§ Problem details: Set down the records exactly, and omit any image found in them.

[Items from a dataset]
------------------------------

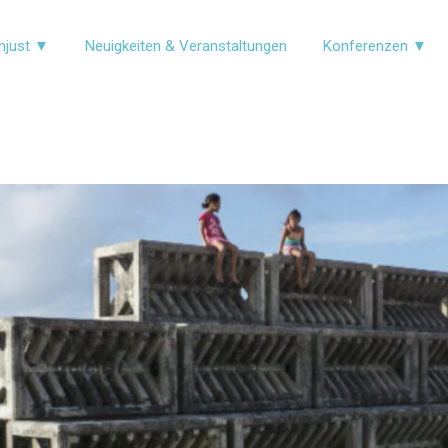
njust ▼
Neuigkeiten & Veranstaltungen
Konferenzen ▼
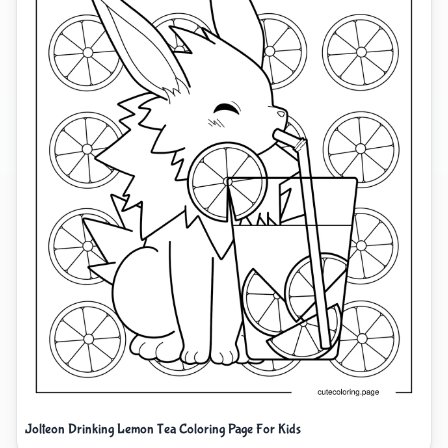
Jolteon Drinking Lemon Tea Coloring Page For Kids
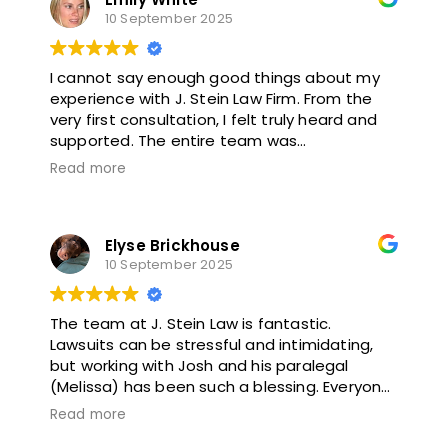
10 September 2025
I cannot say enough good things about my
experience with J. Stein Law Firm. From the
very first consultation, I felt truly heard and
supported. The entire team was
professional, compassionate, and dedicated
Read more
to getting the best outcome for me. They
kept me informed every step of the way,
explained everything clearly, and always
Elyse Brickhouse
made time to answer my questions.
10 September 2025
What impressed me most was how hard
they fought for my case while still treating
The team at J. Stein Law is fantastic.
me like a person, not just a file. They
Lawsuits can be stressful and intimidating,
genuinely cared about my recovery and well-
but working with Josh and his paralegal
being. Thanks to their expertise and
(Melissa) has been such a blessing. Everyone
persistence, I received a settlement that far
at the firm has been so patient and
exceeded my expectations.
Read more
supportive of me during this process. I’m very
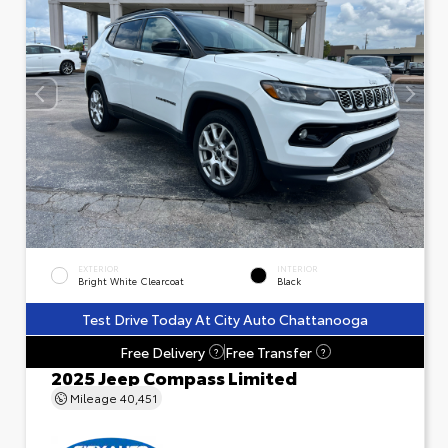
EXTERIOR
INTERIOR
Bright White Clearcoat
Black
Test Drive Today At City Auto Chattanooga
Free Delivery
Free Transfer
?
?
2025 Jeep Compass Limited
Mileage
40,451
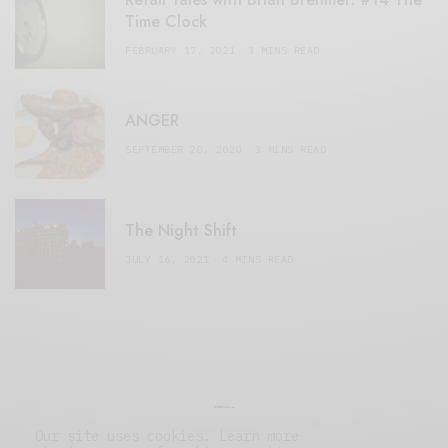
Time Clock
FEBRUARY 17, 2021
3 MINS READ
ANGER
SEPTEMBER 20, 2020
3 MINS READ
The Night Shift
JULY 16, 2021
4 MINS READ
Our site uses cookies. Learn more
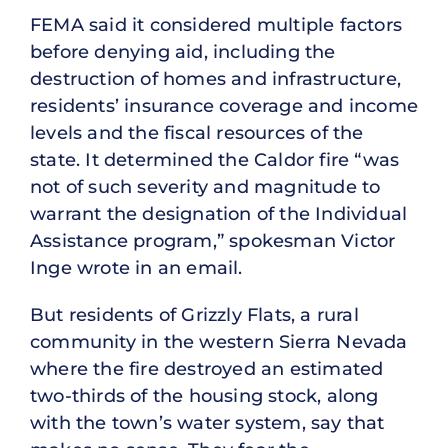
FEMA said it considered multiple factors
before denying aid, including the
destruction of homes and infrastructure,
residents’ insurance coverage and income
levels and the fiscal resources of the
state. It determined the Caldor fire “was
not of such severity and magnitude to
warrant the designation of the Individual
Assistance program,” spokesman Victor
Inge wrote in an email.
But residents of Grizzly Flats, a rural
community in the western Sierra Nevada
where the fire destroyed an estimated
two-thirds of the housing stock, along
with the town’s water system, say that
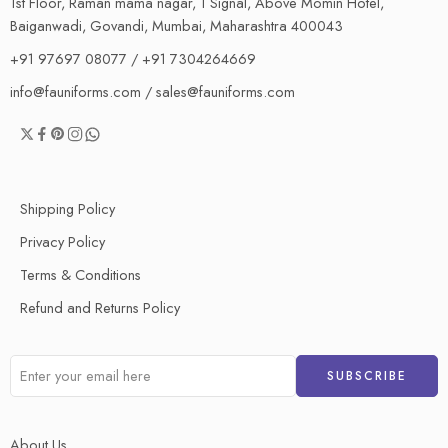
1st Floor, Raman mama nagar, 1 Signal, Above Momin Hotel,
Baiganwadi, Govandi, Mumbai, Maharashtra 400043
+91 97697 08077 / +91 7304264669
info@fauniforms.com / sales@fauniforms.com
Shipping Policy
Privacy Policy
Terms & Conditions
Refund and Returns Policy
About Us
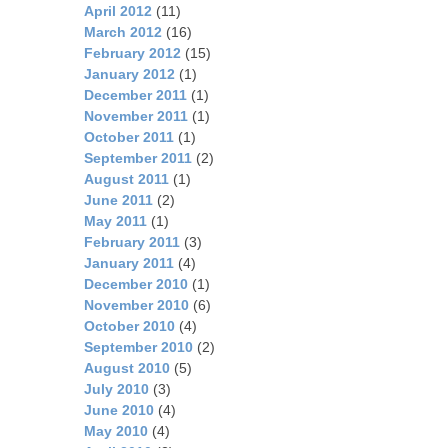
April 2012
(11)
March 2012
(16)
February 2012
(15)
January 2012
(1)
December 2011
(1)
November 2011
(1)
October 2011
(1)
September 2011
(2)
August 2011
(1)
June 2011
(2)
May 2011
(1)
February 2011
(3)
January 2011
(4)
December 2010
(1)
November 2010
(6)
October 2010
(4)
September 2010
(2)
August 2010
(5)
July 2010
(3)
June 2010
(4)
May 2010
(4)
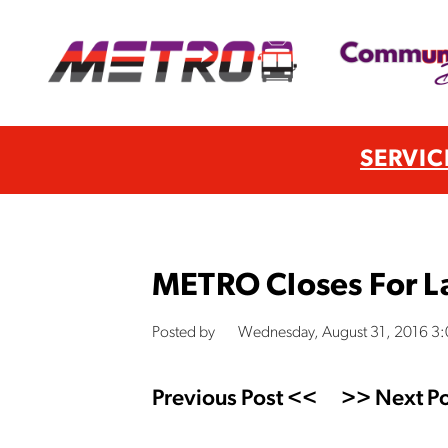
SERVIC
METRO Closes For L
Posted by
Wednesday, August 31, 2016 3
Previous Post <<
>> Next Po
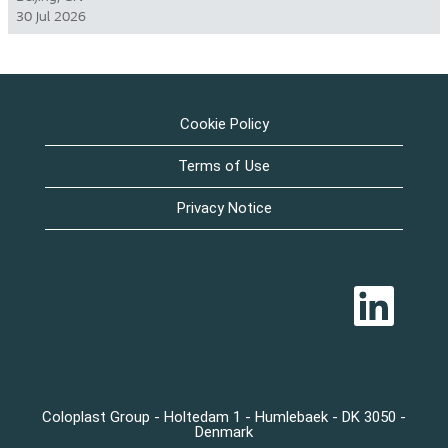
30 Jul 2026
Cookie Policy
Terms of Use
Privacy Notice
O
p
e
n
s
i
n
a
n
Coloplast Group - Holtedam 1 - Humlebaek - DK 3050 -
e
Denmark
w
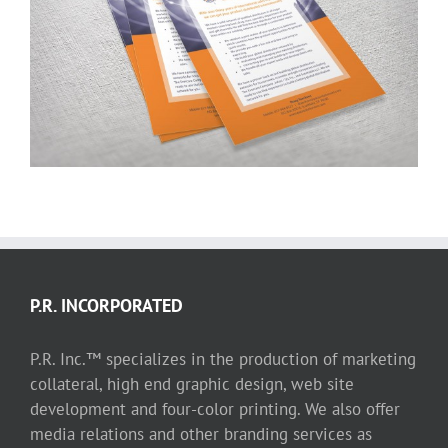
Pace Solutions International LLC
P.R. INCORPORATED
P.R. Inc.™ specializes in the production of marketing
collateral, high end graphic design, web site
development and four-color printing. We also offer
media relations and other branding services as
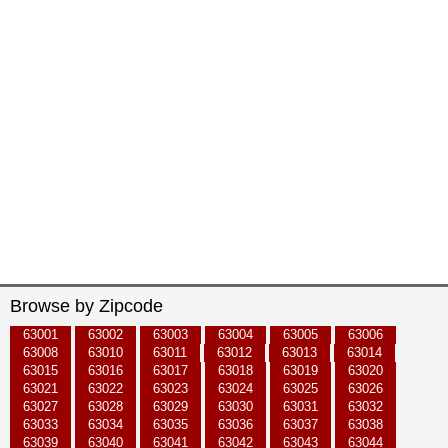
Browse by Zipcode
63001
63002
63003
63004
63005
63006
63008
63010
63011
63012
63013
63014
63015
63016
63017
63018
63019
63020
63021
63022
63023
63024
63025
63026
63027
63028
63029
63030
63031
63032
63033
63034
63035
63036
63037
63038
63039
63040
63041
63042
63043
63044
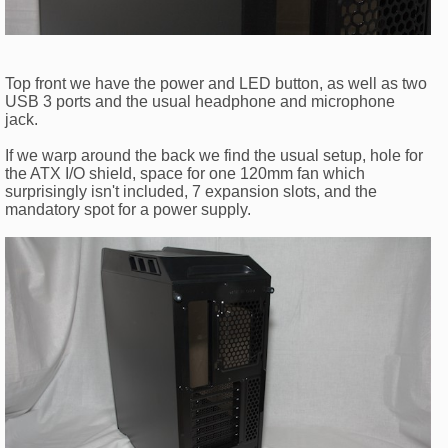
Top front we have the power and LED button, as well as two
USB 3 ports and the usual headphone and microphone
jack.
If we warp around the back we find the usual setup, hole for
the ATX I/O shield, space for one 120mm fan which
surprisingly isn't included, 7 expansion slots, and the
mandatory spot for a power supply.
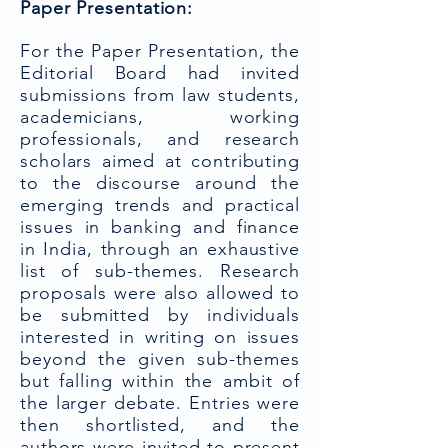
Paper Presentation:
For the Paper Presentation, the
Editorial Board had invited
submissions from law students,
academicians, working
professionals, and research
scholars aimed at contributing
to the discourse around the
emerging trends and practical
issues in banking and finance
in India, through an exhaustive
list of sub-themes. Research
proposals were also allowed to
be submitted by individuals
interested in writing on issues
beyond the given sub-themes
but falling within the ambit of
the larger debate. Entries were
then shortlisted, and the
authors were invited to present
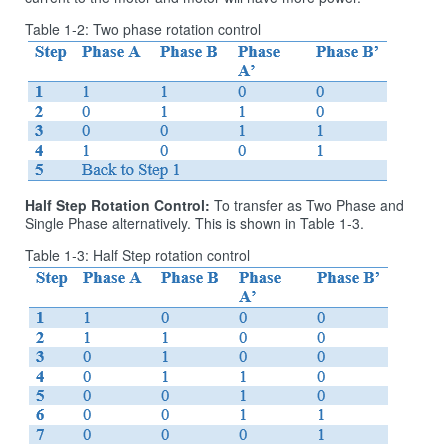
Table 1‑2: Two phase rotation control
Half Step Rotation Control:
To transfer as Two Phase and
Single Phase alternatively. This is shown in Table 1‑3.
Table 1‑3: Half Step rotation control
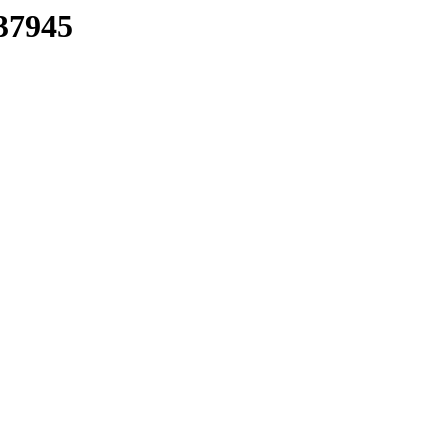
37945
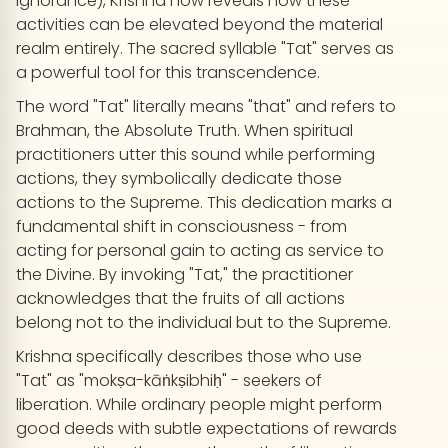
ignorance), Krishna now reveals how these
activities can be elevated beyond the material
realm entirely. The sacred syllable "Tat" serves as
a powerful tool for this transcendence.
The word "Tat" literally means "that" and refers to
Brahman, the Absolute Truth. When spiritual
practitioners utter this sound while performing
actions, they symbolically dedicate those
actions to the Supreme. This dedication marks a
fundamental shift in consciousness - from
acting for personal gain to acting as service to
the Divine. By invoking "Tat," the practitioner
acknowledges that the fruits of all actions
belong not to the individual but to the Supreme.
Krishna specifically describes those who use
"Tat" as "mokṣa-kāṅkṣibhiḥ" - seekers of
liberation. While ordinary people might perform
good deeds with subtle expectations of rewards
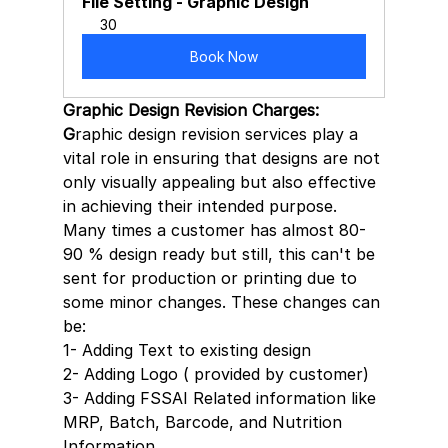
File Setting - Graphic Design
30
Book Now
Graphic Design Revision Charges: 
G
raphic design revision services play a 
vital role in ensuring that designs are not 
only visually appealing but also effective 
in achieving their intended purpose. 
Many times a customer has almost 80-
90 % design ready but still, this can't be 
sent for production or printing due to 
some minor changes. These changes can 
be:
1- Adding Text to existing design
2- Adding Logo ( provided by customer)
3- Adding FSSAI Related information like 
MRP, Batch, Barcode, and Nutrition 
Information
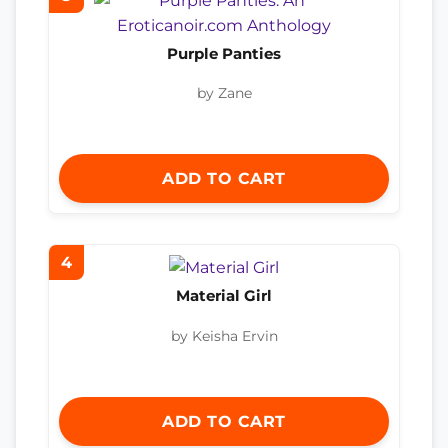
Purple Panties
by Zane
ADD TO CART
4
Material Girl
by Keisha Ervin
ADD TO CART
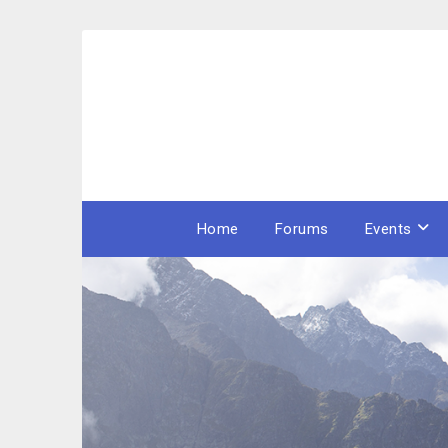
Skip
to
content
Home
Forums
Events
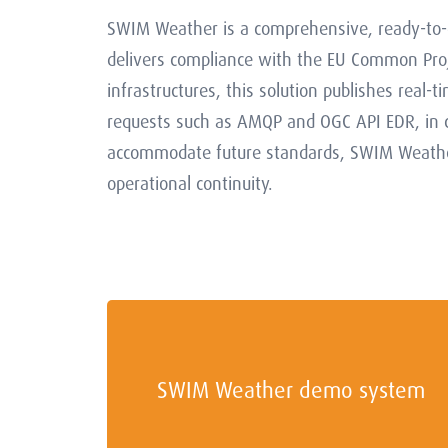
SWIM Weather is a comprehensive, ready-to-d
delivers compliance with the EU Common Proj
infrastructures, this solution publishes real-
requests such as AMQP and OGC API EDR, in co
accommodate future standards, SWIM Weather 
operational continuity.
SWIM Weather demo system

------------------------------

§ Reply to the exercise:
njust ▼
Neuigkeiten & Veranstaltungen
Konferenzen ▼
Jolteon Drinking Lemon Tea Coloring Page For Kids
10 September 2025
I cannot say enough good things about my
experience with J. Stein Law Firm. From the
very first consultation, I felt truly heard and
supported. The entire team was
professional, compassionate, and dedicated
Read more
to getting the best outcome for me. They
kept me informed every step of the way,
explained everything clearly, and always
Elyse Brickhouse
made time to answer my questions.
10 September 2025
What impressed me most was how hard
they fought for my case while still treating
The team at J. Stein Law is fantastic.
me like a person, not just a file. They
Lawsuits can be stressful and intimidating,
genuinely cared about my recovery and well-
but working with Josh and his paralegal
being. Thanks to their expertise and
(Melissa) has been such a blessing. Everyone
persistence, I received a settlement that far
at the firm has been so patient and
exceeded my expectations.
Read more
supportive of me during this process. I’m very
EXTERIOR
INTERIOR
Bright White Clearcoat
Black
Test Drive Today At City Auto Chattanooga
Free Delivery
Free Transfer
?
?
2025 Jeep Compass Limited
Mileage
40,451
Time Clock
FEBRUARY 17, 2021
3 MINS READ
ANGER
SEPTEMBER 20, 2020
3 MINS READ
The Night Shift
JULY 16, 2021
4 MINS READ
Our site uses cookies. Learn more
FEMA said it considered multiple factors
before denying aid, including the
destruction of homes and infrastructure,
residents’ insurance coverage and income
levels and the fiscal resources of the
state. It determined the Caldor fire “was
not of such severity and magnitude to
warrant the designation of the Individual
Assistance program,” spokesman Victor
Inge wrote in an email.
But residents of Grizzly Flats, a rural
community in the western Sierra Nevada
where the fire destroyed an estimated
two-thirds of the housing stock, along
with the town’s water system, say that
1st Floor, Raman mama nagar, 1 Signal, Above Momin Hotel,
Baiganwadi, Govandi, Mumbai, Maharashtra 400043
+91 97697 08077 / +91 7304264669
info@fauniforms.com / sales@fauniforms.com
Shipping Policy
Privacy Policy
Terms & Conditions
Refund and Returns Policy
About Us
April 2012
(11)
March 2012
(16)
February 2012
(15)
January 2012
(1)
December 2011
(1)
November 2011
(1)
October 2011
(1)
September 2011
(2)
August 2011
(1)
June 2011
(2)
May 2011
(1)
February 2011
(3)
January 2011
(4)
December 2010
(1)
November 2010
(6)
October 2010
(4)
September 2010
(2)
August 2010
(5)
July 2010
(3)
June 2010
(4)
May 2010
(4)
SERVIC
METRO Closes For L
Posted by
Wednesday, August 31, 2016 3
Previous Post <<
>> Next Po
30 Jul 2026
Cookie Policy
Terms of Use
Privacy Notice
O
p
e
n
s
i
n
a
n
Coloplast Group - Holtedam 1 - Humlebaek - DK 3050 -
e
Denmark
w
Pace Solutions International LLC
P.R. INCORPORATED
P.R. Inc.™ specializes in the production of marketing
collateral, high end graphic design, web site
development and four-color printing. We also offer
media relations and other branding services as
Browse by Zipcode
63001
63002
63003
63004
63005
63006
63008
63010
63011
63012
63013
63014
63015
63016
63017
63018
63019
63020
63021
63022
63023
63024
63025
63026
63027
63028
63029
63030
63031
63032
63033
63034
63035
63036
63037
63038
63039
63040
63041
63042
63043
63044
Top front we have the power and LED button, as well as two
USB 3 ports and the usual headphone and microphone
jack.
If we warp around the back we find the usual setup, hole for
the ATX I/O shield, space for one 120mm fan which
surprisingly isn't included, 7 expansion slots, and the
mandatory spot for a power supply.
Paper Presentation:
For the Paper Presentation, the
Editorial Board had invited
submissions from law students,
academicians, working
professionals, and research
scholars aimed at contributing
to the discourse around the
emerging trends and practical
issues in banking and finance
in India, through an exhaustive
list of sub-themes. Research
proposals were also allowed to
be submitted by individuals
interested in writing on issues
beyond the given sub-themes
but falling within the ambit of
the larger debate. Entries were
then shortlisted, and the
authors were invited to present
Table 1‑2: Two phase rotation control
Half Step Rotation Control:
To transfer as Two Phase and
Single Phase alternatively. This is shown in Table 1‑3.
Table 1‑3: Half Step rotation control
37945
ignorance), Krishna now reveals how these
activities can be elevated beyond the material
realm entirely. The sacred syllable "Tat" serves as
a powerful tool for this transcendence.
The word "Tat" literally means "that" and refers to
Brahman, the Absolute Truth. When spiritual
practitioners utter this sound while performing
actions, they symbolically dedicate those
actions to the Supreme. This dedication marks a
fundamental shift in consciousness - from
acting for personal gain to acting as service to
the Divine. By invoking "Tat," the practitioner
acknowledges that the fruits of all actions
belong not to the individual but to the Supreme.
Krishna specifically describes those who use
"Tat" as "mokṣa-kāṅkṣibhiḥ" - seekers of
liberation. While ordinary people might perform
good deeds with subtle expectations of rewards
File Setting - Graphic Design
30
Book Now
Graphic Design Revision Charges: 
G
raphic design revision services play a 
vital role in ensuring that designs are not 
only visually appealing but also effective 
in achieving their intended purpose. 
Many times a customer has almost 80-
90 % design ready but still, this can't be 
sent for production or printing due to 
some minor changes. These changes can 
be:
1- Adding Text to existing design
2- Adding Logo ( provided by customer)
3- Adding FSSAI Related information like 
MRP, Batch, Barcode, and Nutrition 
Information
Purple Panties
by Zane
ADD TO CART
4
Material Girl
by Keisha Ervin
ADD TO CART
Skip
to
content
Home
Forums
Events
SWIM Weather is a comprehensive, ready-to-d
delivers compliance with the EU Common Proj
infrastructures, this solution publishes real-
requests such as AMQP and OGC API EDR, in co
accommodate future standards, SWIM Weather 
operational continuity.
SWIM Weather demo system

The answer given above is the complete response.